Looking at the early church in the book of Acts, we see a group of people, dedicated to certain things. Acts 2:42-47 describes the early church succinctly: “They devoted themselves to the apostles’ teaching and to the fellowship, to the breaking of bread and to prayer. Everyone was filled with awe, and many wonders and miraculous signs were done by the apostles. All the believers were together and had everything in common. Selling their possessions and goods, they gave to anyone as he had need. Every day they continued to meet together in the temple courts. They broke bread in their homes and ate together with glad and sincere hearts, praising God and enjoying the favor of all the people. And the Lord added to their number daily those who were being saved”.
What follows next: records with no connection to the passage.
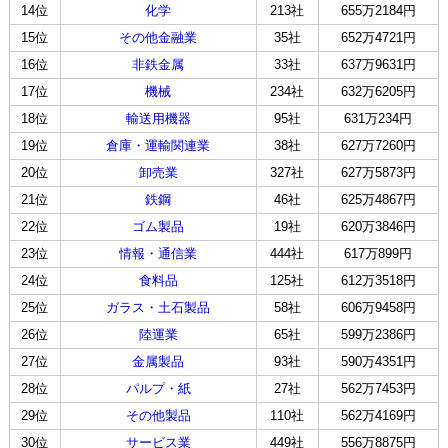
14位
化学
213社
655万2184円
15位
その他金融業
35社
652万4721円
16位
非鉄金属
33社
637万9631円
17位
機械
234社
632万6205円
18位
輸送用機器
95社
631万234円
19位
倉庫・運輸関連業
38社
627万7260円
20位
卸売業
327社
627万5873円
21位
鉄鋼
46社
625万4867円
22位
ゴム製品
19社
620万3846円
23位
情報・通信業
444社
617万899円
24位
食料品
125社
612万3518円
25位
ガラス・土石製品
58社
606万9458円
26位
陸運業
65社
599万2386円
27位
金属製品
93社
590万4351円
28位
パルプ・紙
27社
562万7453円
29位
その他製品
110社
562万4169円
30位
サービス業
449社
556万8875円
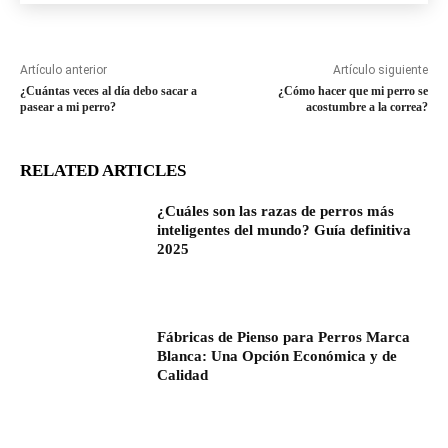
Artículo anterior
Artículo siguiente
¿Cuántas veces al día debo sacar a
¿Cómo hacer que mi perro se
pasear a mi perro?
acostumbre a la correa?
RELATED ARTICLES
¿Cuáles son las razas de perros más
inteligentes del mundo? Guía definitiva
2025
Fábricas de Pienso para Perros Marca
Blanca: Una Opción Económica y de
Calidad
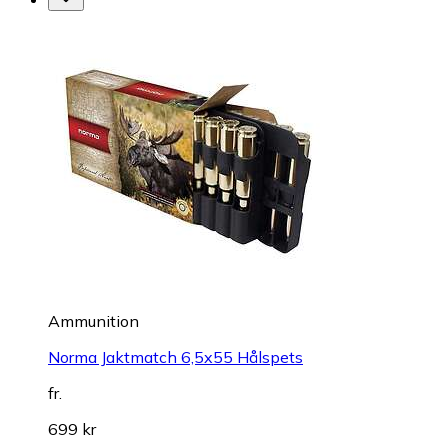
Ammunition
Norma Jaktmatch 6,5x55 Hålspets
fr.
699 kr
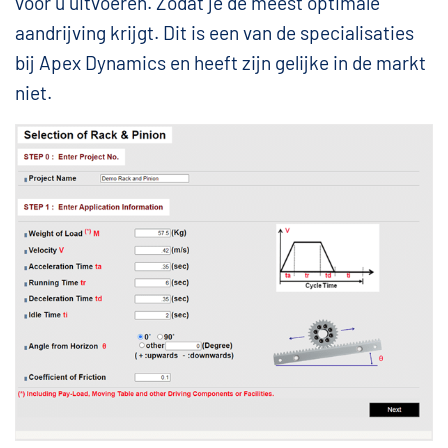
voor u uitvoeren. Zodat je de meest optimale
aandrijving krijgt. Dit is een van de specialisaties
bij Apex Dynamics en heeft zijn gelijke in de markt
niet.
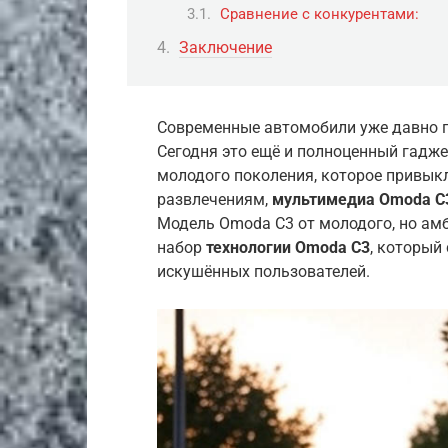
Сравнение с конкурентами:
Заключение
Современные автомобили уже давно п
Сегодня это ещё и полноценный гадже
молодого поколения, которое привык
развлечениям,
мультимедиа Omoda C
Модель Omoda C3 от молодого, но ам
набор
технологии Omoda C3
, который
искушённых пользователей.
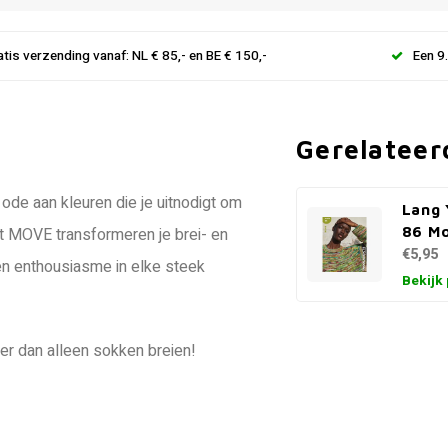
atis verzending vanaf: NL € 85,- en BE € 150,-
Een 9
Gerelateer
ode aan kleuren die je uitnodigt om
Lang 
86 M
et MOVE transformeren je brei- en
€5,95
en enthousiasme in elke steek
Bekijk
eer dan alleen sokken breien!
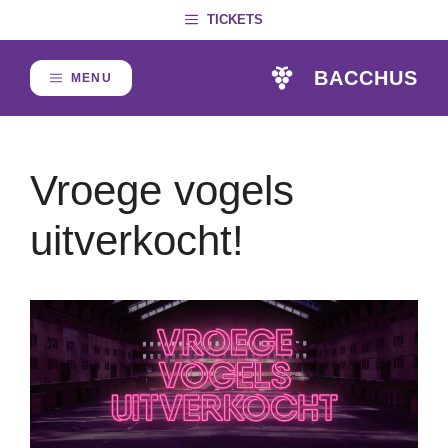
Skip
TICKETS
to
content
BACCHUS
MENU
Vroege vogels
uitverkocht!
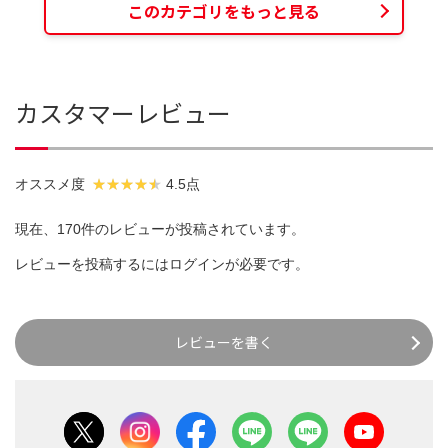
このカテゴリをもっと見る
カスタマーレビュー
オススメ度
4.5点
現在、170件のレビューが投稿されています。
レビューを投稿するには
ログイン
が必要です。
レビューを書く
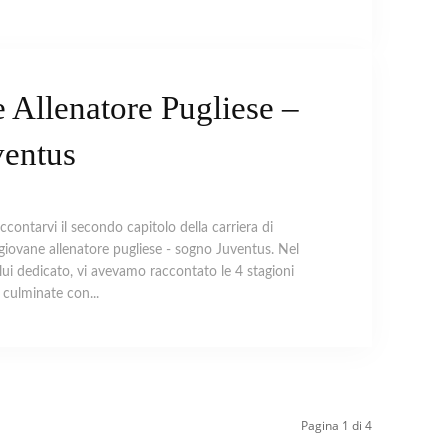
 Allenatore Pugliese –
entus
contarvi il secondo capitolo della carriera di
 giovane allenatore pugliese - sogno Juventus. Nel
lui dedicato, vi avevamo raccontato le 4 stagioni
e culminate con...
Pagina 1 di 4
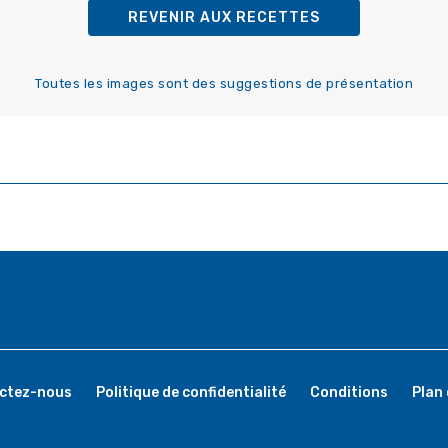
REVENIR AUX RECETTES
Toutes les images sont des suggestions de présentation
ctez-nous
Politique de confidentialité
Conditions
Plan 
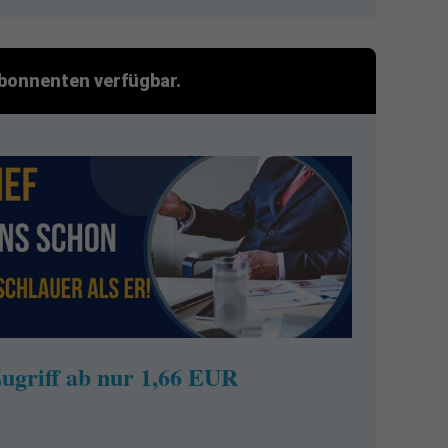
 Abonnenten verfügbar.
ugriff ab nur 1,66 EUR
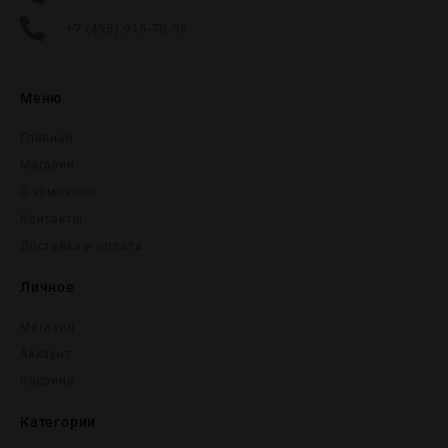
+7 (495) 915-70-35
Меню
Главная
Магазин
О компании
Контакты
Доставка и оплата
Личное
Магазин
Аккаунт
Корзина
Категории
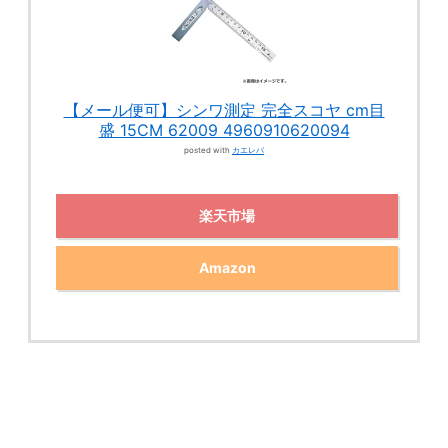
【メール便可】シンワ測定 完全スコヤ cm目
盛 15CM 62009 4960910620094
posted with
カエレバ
楽天市場
Amazon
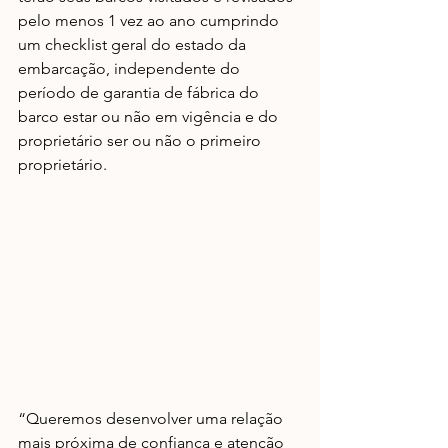
pelo menos 1 vez ao ano cumprindo 
um checklist geral do estado da 
embarcação, independente do 
período de garantia de fábrica do 
barco estar ou não em vigência e do 
proprietário ser ou não o primeiro 
proprietário.
“Queremos desenvolver uma relação 
mais próxima de confiança e atenção 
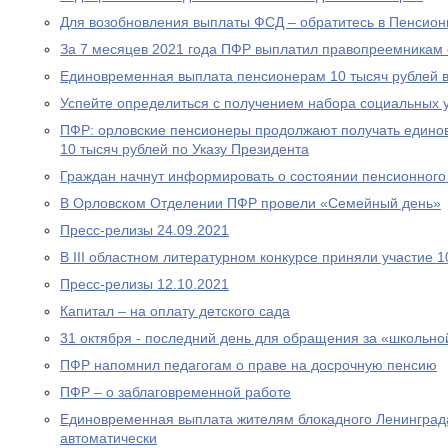
Для возобновления выплаты ФСД – обратитесь в Пенсио
За 7 месяцев 2021 года ПФР выплатил правопреемникам 
Единовременная выплата пенсионерам 10 тысяч рублей в
Успейте определиться с получением набора социальных у
ПФР: орловские пенсионеры продолжают получать едино
10 тысяч рублей по Указу Президента
Граждан начнут информировать о состоянии пенсионного 
В Орловском Отделении ПФР провели «Семейный день»
Пресс-релизы 24.09.2021
В III областном литературном конкурсе приняли участие 
Пресс-релизы 12.10.2021
Капитал – на оплату детского сада
31 октября - последний день для обращения за «школьно
ПФР напомнил педагогам о праве на досрочную пенсию
ПФР – о заблаговременной работе
Единовременная выплата жителям блокадного Ленинграда
автоматически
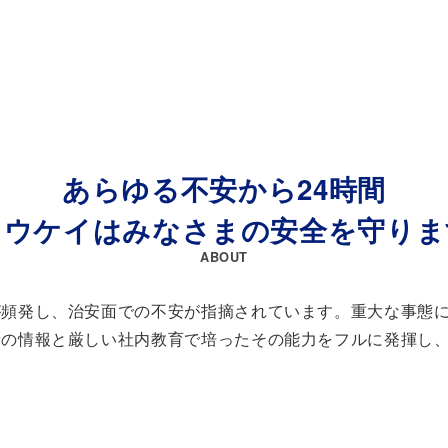
あらゆる不安から24時間
ュウケイはみなさまの安全を守りま
ABOUT
が頻発し、治安面での不安が指摘されています。重大な事態
新の情報と厳しい社内教育で培ったその能力をフルに発揮し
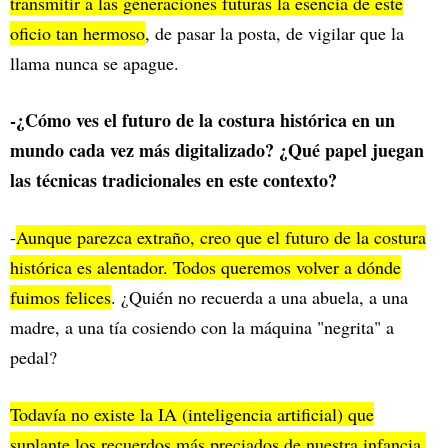
transmitir a las generaciones futuras la esencia de este
oficio tan hermoso
, de pasar la posta, de vigilar que la
llama nunca se apague.
-¿Cómo ves el futuro de la costura histórica en un
mundo cada vez más digitalizado? ¿Qué papel juegan
las técnicas tradicionales en este contexto?
-
Aunque parezca extraño, creo que el futuro de la costura
histórica es alentador. Todos queremos volver a dónde
fuimos felices
. ¿Quién no recuerda a una abuela, a una
madre, a una tía cosiendo con la máquina "negrita" a
pedal?
Todavía no existe la IA (inteligencia artificial) que
suplante los recuerdos más preciados de nuestra infancia.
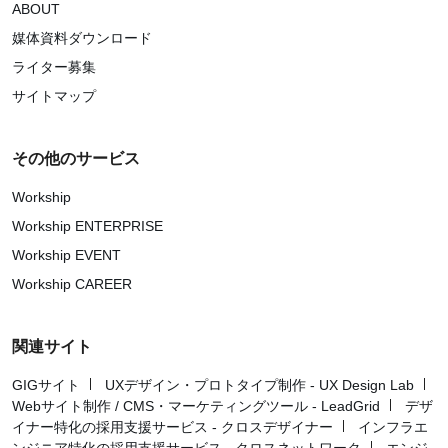
ABOUT
媒体資料ダウンロード
ライター募集
サイトマップ
その他のサービス
Workship
Workship ENTERPRISE
Workship EVENT
Workship CAREER
関連サイト
GIGサイト
UXデザイン・プロトタイプ制作 - UX Design Lab
Webサイト制作 / CMS・マーケティングツール - LeadGrid
デザ
イナー特化の採用支援サービス - クロスデザイナー
インフラエ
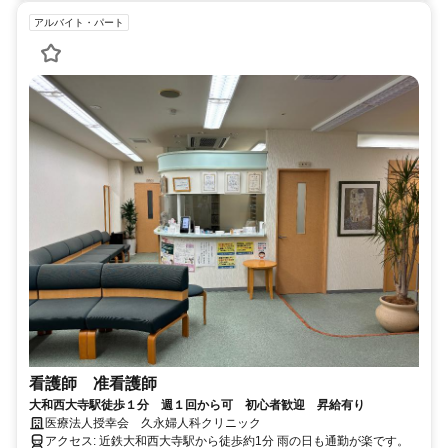
アルバイト・パート
看護師 准看護師
大和西大寺駅徒歩１分 週１回から可 初心者歓迎 昇給有り
医療法人授幸会 久永婦人科クリニック
アクセス: 近鉄大和西大寺駅から徒歩約1分 雨の日も通勤が楽です。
They were concerned with what Christ was concerned with. They seemed to govern themselves as such: The apostles/disciples were the leaders of the church; they preached and taught the other believers. The rest of the early church pitched in where needed and as directed by the disciples. Soon the church grew very large and the disciples put in place deacons to serve the people, so they could continue preaching and teaching (Acts 6:1-17).
They not only were the teachers of the church, but they were also evangelists, telling the Gospel to all who would listen.
Soon the church was scattered and spread throughout different provinces and areas. Paul, once converted began preaching the Gospel all around Rome and Greece as well as Israel. This is where church governance changed, because there was no longer a small group of local church members, but this God ordained “Church” was all over, spread across countries. Each pocket needed to develop order and leadership.
Throughout church history, there have been numerous governing outlines. Erickson in Biblical Doctrine calls the forms: Episcopal, Presbyterian, Congregational and Nongovernmental. He goes on to describe each one in turn, but all are soundly rooted from the Scriptures. Some of the best Scriptures on church leadership and authority are found in Paul’s letters to his young pastors: Timothy and Titus. Before we delve into the different forms and describe which one best fits the Christian and Missionary Alliance, I think it would be right to see what Paul laid down for his young pastors in way of church governance.
In all three letters (2 to Timothy and 1 to Titus), Paul describes them as the leader and shepherd of the particular churches they are in. In today’s governance terms, Paul was calling these men the Senior Pastors of the church. He then instructed these men on how to choose among the congregation leaders who could help them lead their church. He lays down specific attributes these men must have in order to fill this type of church office. Paul however, never in these two books gives a description of what they would be doing within this area of leadership (the “what they do” is found within the books of Acts, which we will explore in a different post).
They are called by Paul overseers (also known as Bishops) and deacons; we’ve seen some roles filled out by the early church in Acts with those who would be considered overseers or deacons.
One role, which was laid down BY the Elders was the distribution of food to the widows, in which the Apostles elected members to handle this important work. Again, even the election of these men was a mystery. How were these men chosen or by whom? We know they had to have these qualities, so one would assume they were recommended from within the body. We in the American church have taken to this in a democratic fashion and have elections of officials; all who have been proven to have the qualities laid down in 1 Timothy and Titus.